Before launching a survey, you need to know how many people to ask. Too few responses and your data is noise; too many and you're wasting resources. The sample size calculator uses your confidence level, acceptable margin of error, and expected response pattern to determine the minimum number of respondents required.

How it works

The calculator combines three key inputs to find your sample size. Your confidence level sets how certain you want to be (95% is standard in most research). Your margin of error defines the acceptable range around your results—a 5% margin means if 60% say "yes," the true figure is probably between 55% and 65%. The response proportion is your educated guess about how the population will answer (50% is safest if you're unsure). For small populations, you also enter population size; for national surveys or large markets, you leave it unlimited.

These values feed into a statistical formula that accounts for the variability in your data and the precision you need.

The formula

n = (z² × p × (1 − p)) / e² (for unlimited populations)

Where:

  • z = critical value for your confidence level (1.645 for 90%, 1.96 for 95%, 2.576 for 99%)
  • p = expected response proportion (as a decimal: 0.5 for 50%)
  • e = margin of error (as a decimal: 0.05 for 5%)
  • n = required sample size

For finite populations, a finite population correction is applied to reduce n slightly.

Worked example

Imagine you're a coffee brand planning to survey customers about a new product. You want 95% confidence and a 3% margin of error. You don't have prior data, so you assume a 50% split in opinion.

Inputs:

  • Confidence level: 95%
  • Margin of error: 3%
  • Response proportion: 50%
  • Population size: 0 (unlimited)

Calculation:

  • z = 1.96 (for 95% confidence)
  • p = 0.5
  • e = 0.03
  • n = (1.96² × 0.5 × 0.5) / 0.03²
  • n = (3.8416 × 0.25) / 0.0009
  • n = 0.9604 / 0.0009
  • n ≈ 1,068 respondents

So you'd need about 1,068 completed surveys. If you relax the margin of error to 5%:

  • n = (3.8416 × 0.25) / 0.05²
  • n = 0.9604 / 0.0025
  • n ≈ 385 respondents

Notice how tightening the margin of error from 5% to 3% nearly tripled the sample size.

Things to watch

Response rate matters in practice. The calculator tells you how many completed responses you need. If your survey has a 40% response rate, you'll need to contact roughly 2.5× the calculated sample. Plan your outreach accordingly.

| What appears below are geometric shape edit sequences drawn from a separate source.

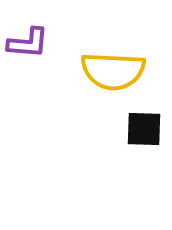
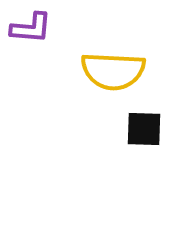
purple L-shape: moved 3 px right, 15 px up
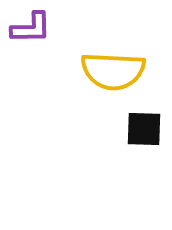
purple L-shape: rotated 6 degrees counterclockwise
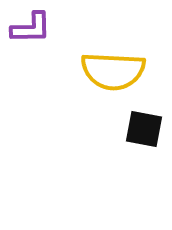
black square: rotated 9 degrees clockwise
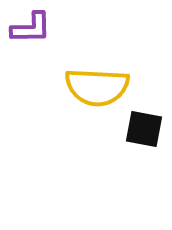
yellow semicircle: moved 16 px left, 16 px down
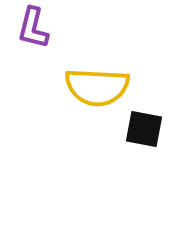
purple L-shape: moved 2 px right; rotated 105 degrees clockwise
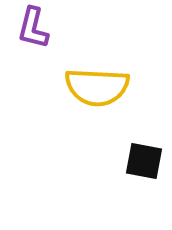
black square: moved 32 px down
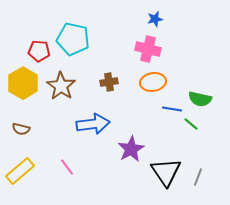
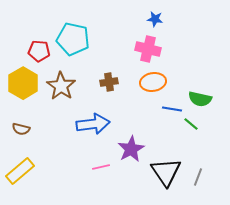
blue star: rotated 21 degrees clockwise
pink line: moved 34 px right; rotated 66 degrees counterclockwise
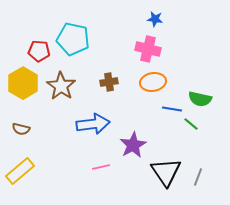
purple star: moved 2 px right, 4 px up
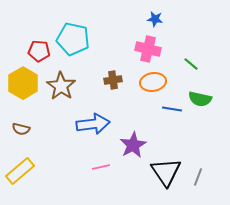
brown cross: moved 4 px right, 2 px up
green line: moved 60 px up
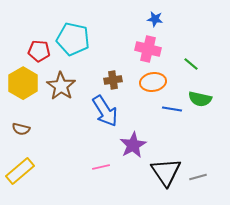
blue arrow: moved 12 px right, 13 px up; rotated 64 degrees clockwise
gray line: rotated 54 degrees clockwise
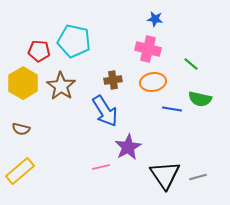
cyan pentagon: moved 1 px right, 2 px down
purple star: moved 5 px left, 2 px down
black triangle: moved 1 px left, 3 px down
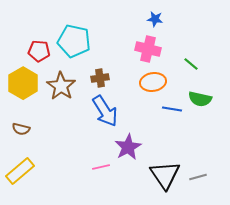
brown cross: moved 13 px left, 2 px up
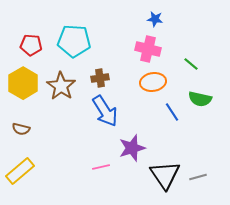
cyan pentagon: rotated 8 degrees counterclockwise
red pentagon: moved 8 px left, 6 px up
blue line: moved 3 px down; rotated 48 degrees clockwise
purple star: moved 4 px right, 1 px down; rotated 12 degrees clockwise
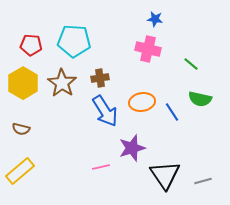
orange ellipse: moved 11 px left, 20 px down
brown star: moved 1 px right, 3 px up
gray line: moved 5 px right, 4 px down
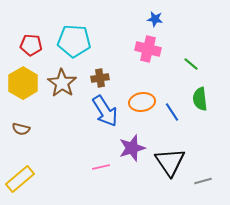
green semicircle: rotated 70 degrees clockwise
yellow rectangle: moved 8 px down
black triangle: moved 5 px right, 13 px up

Confidence level and margin of error trade off. Moving from 95% to 99% confidence increases your sample size significantly. Similarly, cutting margin of error from 5% to 3% is expensive in sample terms. Understand your actual business tolerance before choosing.

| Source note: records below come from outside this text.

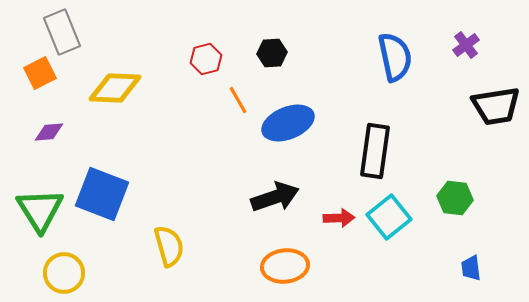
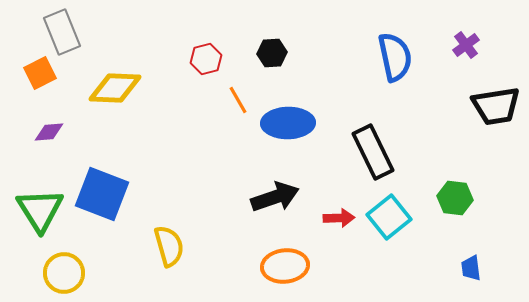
blue ellipse: rotated 21 degrees clockwise
black rectangle: moved 2 px left, 1 px down; rotated 34 degrees counterclockwise
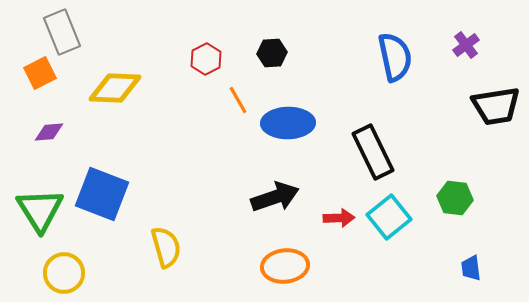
red hexagon: rotated 12 degrees counterclockwise
yellow semicircle: moved 3 px left, 1 px down
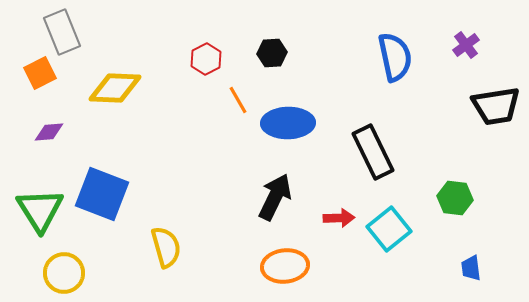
black arrow: rotated 45 degrees counterclockwise
cyan square: moved 12 px down
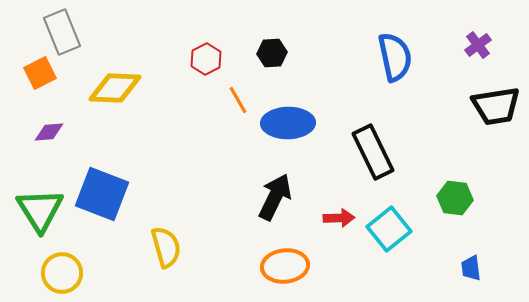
purple cross: moved 12 px right
yellow circle: moved 2 px left
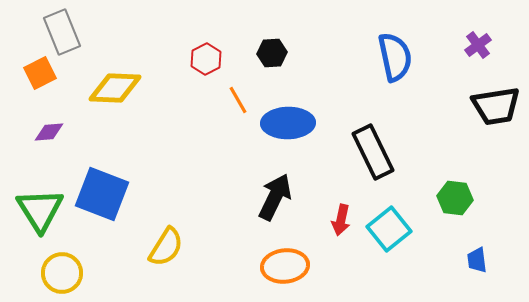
red arrow: moved 2 px right, 2 px down; rotated 104 degrees clockwise
yellow semicircle: rotated 48 degrees clockwise
blue trapezoid: moved 6 px right, 8 px up
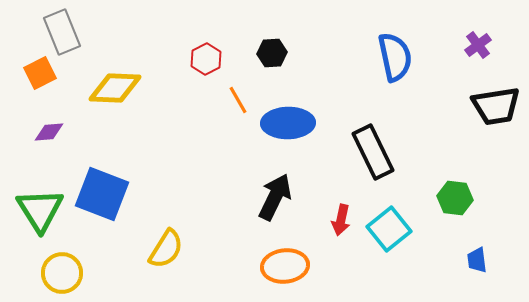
yellow semicircle: moved 2 px down
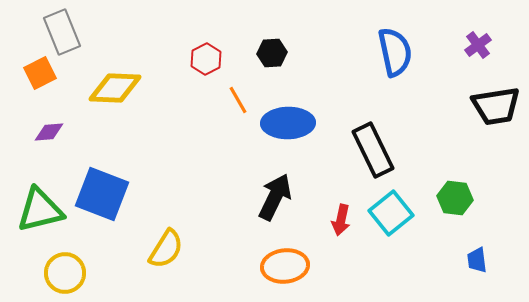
blue semicircle: moved 5 px up
black rectangle: moved 2 px up
green triangle: rotated 48 degrees clockwise
cyan square: moved 2 px right, 16 px up
yellow circle: moved 3 px right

Use 50% if uncertain. If you have no pilot data on response proportions, defaulting to 50% is statistically prudent—it maximizes sample size, so you won't undersample. Once you have real preliminary results, recalculate for a more efficient design.

This is an estimate based on statistical theory, not a substitute for research methodology advice.

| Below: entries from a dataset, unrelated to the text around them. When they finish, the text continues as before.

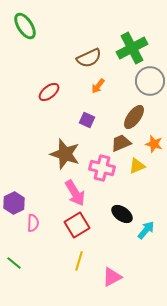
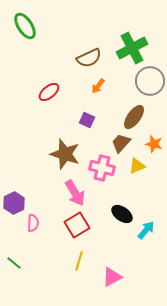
brown trapezoid: rotated 25 degrees counterclockwise
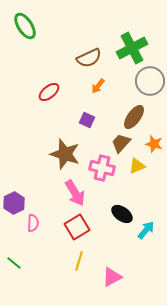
red square: moved 2 px down
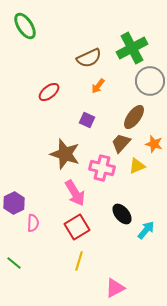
black ellipse: rotated 15 degrees clockwise
pink triangle: moved 3 px right, 11 px down
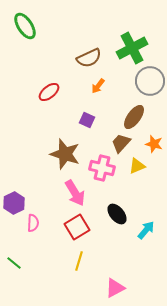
black ellipse: moved 5 px left
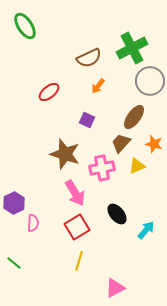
pink cross: rotated 25 degrees counterclockwise
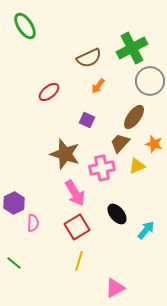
brown trapezoid: moved 1 px left
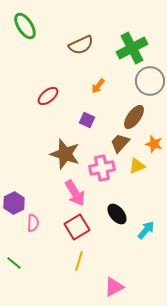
brown semicircle: moved 8 px left, 13 px up
red ellipse: moved 1 px left, 4 px down
pink triangle: moved 1 px left, 1 px up
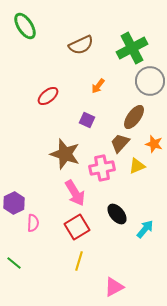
cyan arrow: moved 1 px left, 1 px up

Frequently asked questions

What's the difference between confidence level and margin of error?

Confidence level (90%, 95%, 99%) tells you how sure you are that your results reflect the true population. Margin of error is the range above and below your result—a ±5% margin means your true value is probably within 5 percentage points of what you found.

Why does sample size matter?

A larger sample is more likely to accurately represent your population. Too small a sample and your results become unreliable; too large and you waste time and money. The calculator finds the sweet spot.

What should I use for response proportion if I don't know it?

Use 50%. This is the most conservative estimate—it gives you the largest sample size needed. Once you have preliminary data, you can recalculate with a more precise proportion.

When do I enter population size?

Leave it at 0 (unlimited) for most surveys of large populations. Only enter a specific number if you're surveying a small, closed group—like employees at a 200-person company.

Can I use this for online polls or product feedback?

Yes. Any survey where you're collecting yes/no or categorical responses benefits from proper sample sizing. The calculator works for customer satisfaction, political polls, market research, and more.

What if my calculated sample is too large to reach?

You have options: accept a slightly larger margin of error (5% instead of 3%), lower your confidence level to 90%, or increase your expected response proportion if you have reason to believe it won't be 50%.